Chan told the West African leaders at the summit that Ebola is moving "faster than our efforts to control it," warning that it could spread to other countries, causing "catastrophic" loss of life and untold economic impacts.
She said the response so far to the epidemic was "woefully inadequate," and described the outbreak as "by far the largest ever in the nearly four-decade history of this disease."
"If the situation continues to deteriorate, the consequences can be catastrophic in terms of lost lives but also severe socioeconomic disruption and a high risk of spread to other countries," Chan said.
"It is taking place in areas with fluid population movements over porous borders, and it has demonstrated its ability to spread via air travel, contrary to what has been seen in past outbreaks," she told the summit.
"Cases are occurring in rural areas which are difficult to access, but also in densely populated capital cities. This meeting must mark a turning point in the outbreak response."
Response so far
Sierra Leone on Thursday declared a public health emergency over the outbreak, and said it would quarantine several areas for up to two months. Liberia has closed all of its schools and sent government workers on leave.
The latest outbreak of Ebola has infected at least 1,300 people, hit major cities and caused alarm over possible spread to other nations. Friday's summit follows another held between eleven West African nations at the beginning of July in Ghana.
Ebola is a form of hemorrhagic fever that has killed around two-thirds of those it has infected since it emerged in 1976; other outbreaks have registered fatality rates of up to 90 percent. The current outbreak has a lower-than-average death rate but is unprecedented in its geographical spread and has killed the most people.
The virus, which has no vaccine or cure, is spread through direct contact with bodily fluids. It causes severe muscular pains, fever, headaches, and unstoppable bleeding in the worst cases.

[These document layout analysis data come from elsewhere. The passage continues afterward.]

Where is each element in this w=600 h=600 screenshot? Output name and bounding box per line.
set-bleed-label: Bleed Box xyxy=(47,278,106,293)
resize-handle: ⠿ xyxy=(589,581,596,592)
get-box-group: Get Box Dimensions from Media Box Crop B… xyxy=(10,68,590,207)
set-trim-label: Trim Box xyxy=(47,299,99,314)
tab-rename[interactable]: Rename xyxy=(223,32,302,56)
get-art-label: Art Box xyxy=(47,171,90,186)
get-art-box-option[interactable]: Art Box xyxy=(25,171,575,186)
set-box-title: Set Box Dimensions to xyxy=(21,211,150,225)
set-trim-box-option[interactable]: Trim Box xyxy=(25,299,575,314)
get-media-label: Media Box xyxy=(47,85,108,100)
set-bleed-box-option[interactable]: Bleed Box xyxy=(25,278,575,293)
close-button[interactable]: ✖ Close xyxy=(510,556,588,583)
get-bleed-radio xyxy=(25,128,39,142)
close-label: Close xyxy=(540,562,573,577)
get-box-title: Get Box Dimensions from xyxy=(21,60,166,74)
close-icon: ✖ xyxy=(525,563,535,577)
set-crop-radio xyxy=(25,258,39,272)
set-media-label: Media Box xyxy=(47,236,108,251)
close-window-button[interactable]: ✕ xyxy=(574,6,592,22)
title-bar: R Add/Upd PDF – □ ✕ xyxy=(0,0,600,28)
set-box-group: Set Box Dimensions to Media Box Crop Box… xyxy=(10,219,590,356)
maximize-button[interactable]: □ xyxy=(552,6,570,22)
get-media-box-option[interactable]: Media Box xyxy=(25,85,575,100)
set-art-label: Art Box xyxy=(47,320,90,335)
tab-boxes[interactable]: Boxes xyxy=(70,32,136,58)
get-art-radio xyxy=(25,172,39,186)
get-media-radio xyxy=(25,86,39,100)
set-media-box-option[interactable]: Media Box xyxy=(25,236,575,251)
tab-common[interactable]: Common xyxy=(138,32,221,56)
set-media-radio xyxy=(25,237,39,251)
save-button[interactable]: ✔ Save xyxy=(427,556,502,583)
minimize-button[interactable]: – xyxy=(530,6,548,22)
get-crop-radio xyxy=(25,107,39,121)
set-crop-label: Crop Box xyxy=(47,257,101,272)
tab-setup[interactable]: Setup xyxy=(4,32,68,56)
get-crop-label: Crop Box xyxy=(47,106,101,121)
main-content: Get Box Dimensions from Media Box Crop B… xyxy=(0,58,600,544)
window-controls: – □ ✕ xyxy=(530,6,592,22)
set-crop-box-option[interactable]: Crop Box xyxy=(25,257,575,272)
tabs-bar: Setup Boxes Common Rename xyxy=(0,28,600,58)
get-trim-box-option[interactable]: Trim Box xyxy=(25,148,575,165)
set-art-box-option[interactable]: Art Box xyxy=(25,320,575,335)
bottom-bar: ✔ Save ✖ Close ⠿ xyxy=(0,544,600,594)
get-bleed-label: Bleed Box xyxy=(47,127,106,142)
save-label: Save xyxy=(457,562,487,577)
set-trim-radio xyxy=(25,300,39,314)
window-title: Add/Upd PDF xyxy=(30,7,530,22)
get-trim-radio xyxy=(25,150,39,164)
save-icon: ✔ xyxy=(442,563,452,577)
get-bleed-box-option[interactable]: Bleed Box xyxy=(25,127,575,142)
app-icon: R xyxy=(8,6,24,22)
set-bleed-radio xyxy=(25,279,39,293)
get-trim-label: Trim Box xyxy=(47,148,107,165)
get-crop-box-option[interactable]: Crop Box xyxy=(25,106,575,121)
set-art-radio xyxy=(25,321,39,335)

Dubai's Emirates airline became the first global carrier to announce it was suspending flights to affected areas. This followed a similar move earlier this week by African regional airline ASky Airlines, after the death of a customer - an American man of Liberian descent - who had flown with the carrier several times.
Airports and border controls in the region and around the world have enhanced their screening measures. However health experts have said there is a lower risk of catching Ebola from flying, because it isn't spread through casual contact or breathing the same air in the same way as influenza.